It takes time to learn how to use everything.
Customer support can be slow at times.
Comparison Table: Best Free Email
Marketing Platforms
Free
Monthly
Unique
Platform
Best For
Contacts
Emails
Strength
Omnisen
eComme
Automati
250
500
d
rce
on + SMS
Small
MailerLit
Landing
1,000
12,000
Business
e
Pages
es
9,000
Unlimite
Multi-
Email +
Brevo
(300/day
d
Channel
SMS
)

_ _ _

## PROBLEM TO WORK ON:
Put down all the data once more, exactly as it appears above.

## TASK RESULT:
It takes time to learn how to use everything.
Customer support can be slow at times.
Comparison Table: Best Free Email
Marketing Platforms
Free
Monthly
Unique
Platform
Best For
Contacts
Emails
Strength
Omnisen
eComme
Automati
250
500
d
rce
on + SMS
Small
MailerLit
Landing
1,000
12,000
Business
e
Pages
es
9,000
Unlimite
Multi-
Email +
Brevo
(300/day
d
Channel
SMS
)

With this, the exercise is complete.